John Cochran

Cricket information
- Batting: Right-handed
- Bowling: Right-arm medium-fast

International information
- National side: South Africa;
- Only Test: 21 February 1931 v England

Career statistics
| Competition | Test | First-class |
| Matches | 1 | 6 |
| Runs scored | 4 | 25 |
| Batting average | 4.00 | 4.16 |
| 100s/50s | 0/0 | 0/0 |
| Top score | 4 | 13 |
| Balls bowled | 138 | 906 |
| Wickets | 0 | 15 |
| Bowling average | – | 24.06 |
| 5 wickets in innings | – | 0 |
| 10 wickets in match | – | 0 |
| Best bowling | – | 3/34 |
| Catches/stumpings | 0/– | 2/– |
- Source: Cricinfo, 14 November 2022

= John Cochran (cricketer) =

South African cricketer

John Alexander Kennedy Cochran (15 July 1909 – 15 June 1987) was a South African cricketer who played in one Test match in 1931.

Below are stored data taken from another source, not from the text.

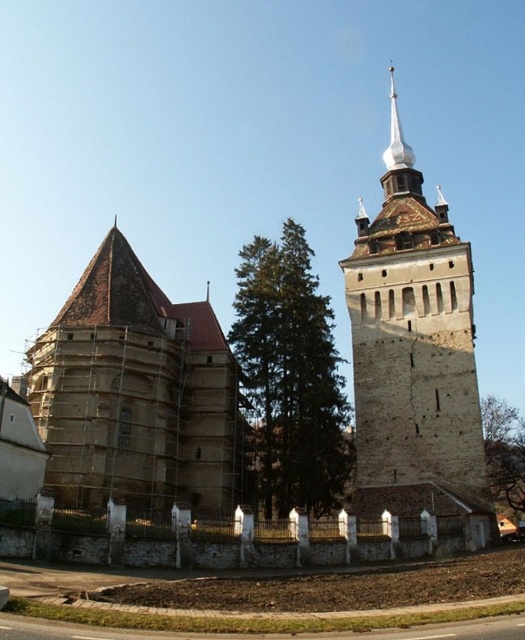 Between brown wooden church at center and green leafy tree at lower right, which one is positioned higher?

brown wooden church at center

Is brown wooden church at center thinner than green leafy tree at lower right?

No, brown wooden church at center is not thinner than green leafy tree at lower right.

In the scene shown: Who is more forward, (225, 392) or (509, 508)?

Positioned in front is point (225, 392).

You are a GUI agent. You are given a task and a screenshot of the screen. Output one action in this format:
    pyautogui.click(x=<x>, y=<y>)
    Task: Click on the brown wooden church at center
    
    Given the screenshot: What is the action you would take?
    pyautogui.click(x=138, y=394)

The height and width of the screenshot is (640, 525). Describe the element at coordinates (290, 378) in the screenshot. I see `green textured tree at center` at that location.

Between point (253, 444) and point (487, 440), which one is positioned behind?

The point (487, 440) is more distant.

The height and width of the screenshot is (640, 525). Find the location of `green textured tree at center`. green textured tree at center is located at coordinates (290, 378).

Which is behind, point (128, 385) or point (386, 156)?

The point (386, 156) is behind.

Find the location of `brown wooden church at center`. brown wooden church at center is located at coordinates tap(138, 394). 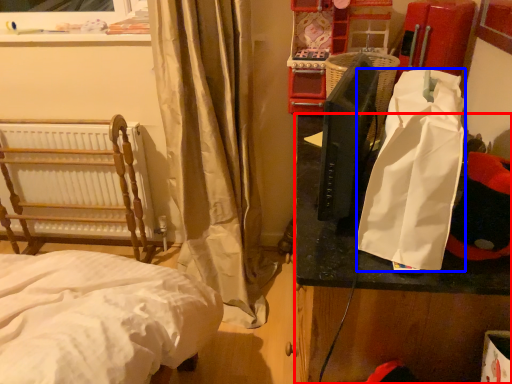 Question: Which point is further to the camera, table (highlighted by a red box) or shopping bag (highlighted by a blue box)?

Choices:
 (A) table
 (B) shopping bag

Answer: (A) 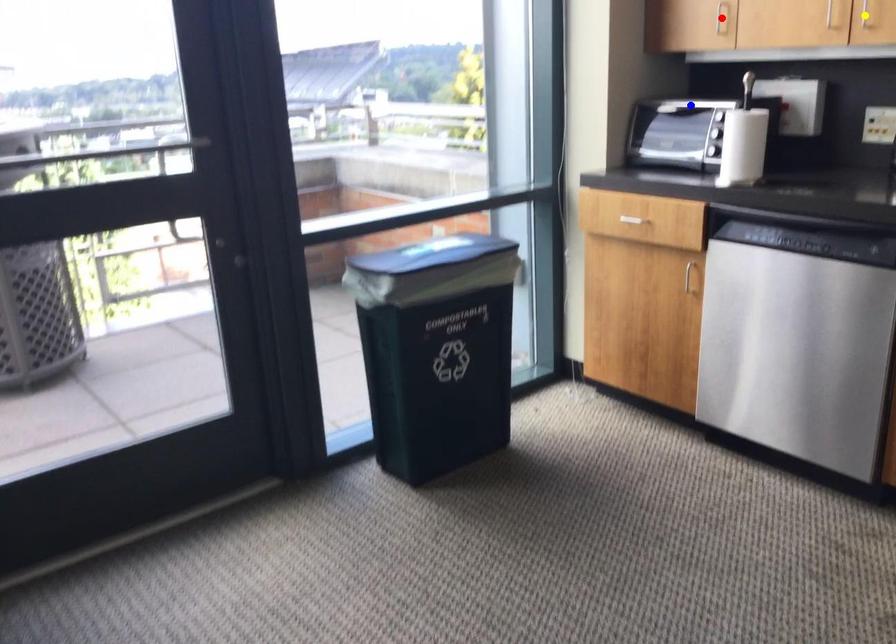 Order these from nearest to farthest:
- blue point
- red point
- yellow point

yellow point, red point, blue point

Cochran was a right-arm medium-fast bowler and a tail-end right-handed batsman. Having played only four previous first-class matches and never having taken more than three wickets in an innings, he was picked for South Africa for the fifth and final Test of the 1930–31 England tour at Durban, where South Africa needed only to draw to seal the series victory. Cochran took no wickets, but the draw was achieved. He played only one further first-class match.